The feelings of Dostoevsky's characters are very exaggerated, so it is hard to relate them to real people, even though they are realistic.

Koa
01-06-2004, 03:23 PM
I don't think Dostoevskij's characters are too exagerated: some people are like that...maybe they don't go to the point of killing old women, but their internal torment is believable.

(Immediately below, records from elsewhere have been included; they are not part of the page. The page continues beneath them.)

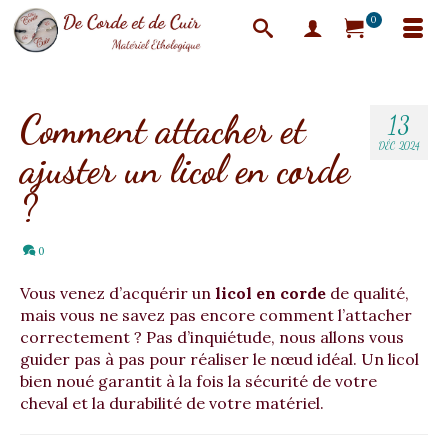
0
Comment attacher et
13
DÉC 2024
ajuster un licol en corde
?
0
Vous venez d’acquérir un
licol en corde
de qualité,
mais vous ne savez pas encore comment l’attacher
correctement ? Pas d’inquiétude, nous allons vous
guider pas à pas pour réaliser le nœud idéal. Un licol
bien noué garantit à la fois la sécurité de votre
cheval et la durabilité de votre matériel.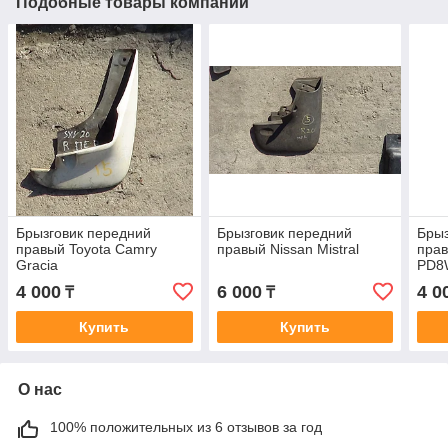
Подобные товары компании
Брызговик передний
Брызговик передний
Брыз
правый Toyota Camry
правый Nissan Mistral
прав
Gracia
PD8
4 000
6 000
4 0
₸
₸
Купить
Купить
О нас
100% положительных из 6 отзывов за год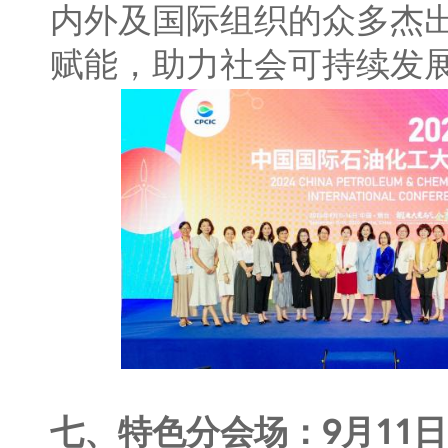
内外及国际组织的众多杰
赋能，助力社会可持续发
七、特色分会场：9月11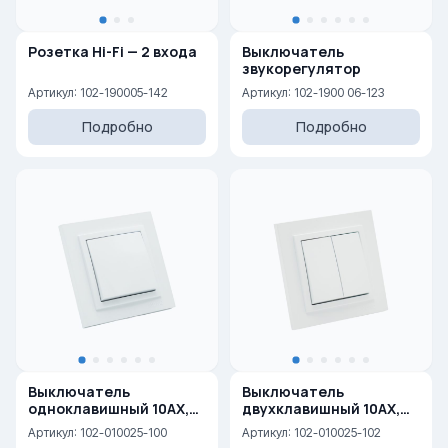
Розетка Hi-Fi — 2 входа
Выключатель
звукорегулятор
Артикул: 102-190005-142
Артикул: 102-1900 06-123
Подробно
Подробно
Выключатель
Выключатель
одноклавишный 10AX,
двухклавишный 10AX,
250 V
250 V
Артикул: 102-010025-100
Артикул: 102-010025-102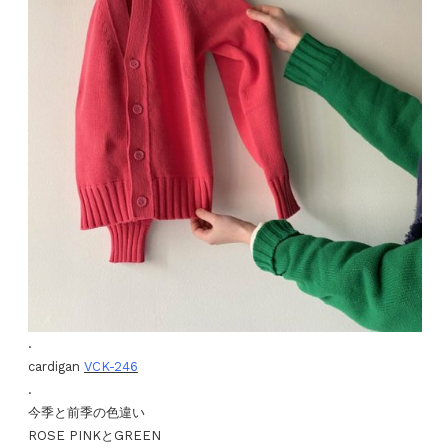
.
cardigan
VCK-246
.
今季と前季の色違い
ROSE PINKとGREEN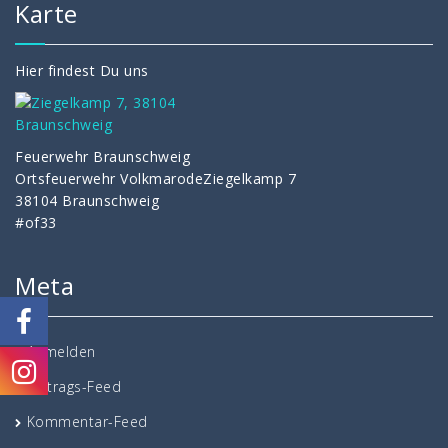
Karte
Hier findest Du uns
Feuerwehr Braunschweig
Ortsfeuerwehr VolkmarodeZiegelkamp 7
38104 Braunschweig
#of33
Meta
Anmelden
Eintrags-Feed
Kommentar-Feed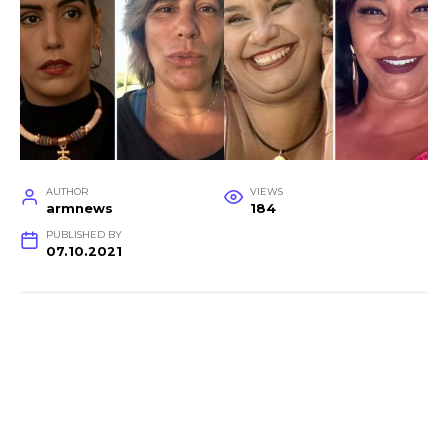
AUTHOR
VIEWS
armnews
184
PUBLISHED BY
07.10.2021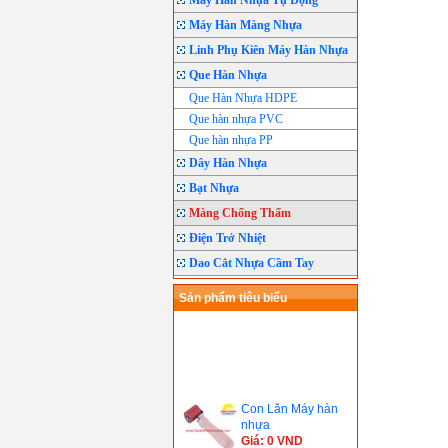
Máy Hàn Nhựa Tự Động
Máy Hàn Màng Nhựa
Linh Phụ Kiên Máy Hàn Nhựa
Que Hàn Nhựa
Que Hàn Nhựa HDPE
Que hàn nhựa PVC
Que hàn nhựa PP
Dây Hàn Nhựa
Bạt Nhựa
Màng Chống Thấm
Điện Trở Nhiệt
Dao Cắt Nhựa Cầm Tay
Sản phẩm tiêu biểu
Con Lăn Máy hàn
nhựa
Giá: 0 VND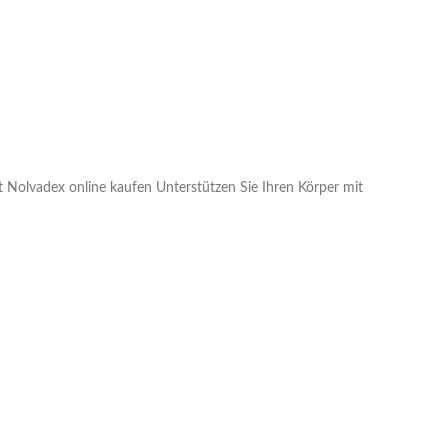
 Nolvadex online kaufen Unterstützen Sie Ihren Körper mit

I detest most characters of War and Peace- except Andrey, Pierre and maybe Maria, the others all seem nothing but puppets.

KSI
01-07-2004, 04:33 PM
Woolf did not take her ideas from Joyce, but rather from Marcel Proust. And she reads perfectly today, while Joyce is dated - you need a commentary just to 'get' what he's talking about. I love Woolf, and second Piquant and Zooey. I also think Nabokov is great - he even gets you to sympathize with characters not at all 'good'.

AbdoRinbo
01-08-2004, 12:44 AM
I couldn't disagree more.

piquant
01-10-2004, 05:02 PM
...maybe if I was irish?

Zooey
01-15-2004, 04:31 AM
Originally posted by sam1
The feelings of Dostoevsky's characters are very exaggerated, so it is hard to relate them to real people, even though they are realistic. Haven't read much Dostoevsky (*hiding my face in shame*), but I think the Underground Man in Notes from the Underground paints a remarkably realistic portrait of the human mind, or at least one that's beginning to fray around the edges...

I'll also throw out Alain Robbe-Grillet's Jealousy, where a husband suspecting his wife of having an affair with their neighbor that he begins to fall apart mentally, and his sense of chronology begins to disinigrate... it makes for fascinating reading, though it's not for everybody.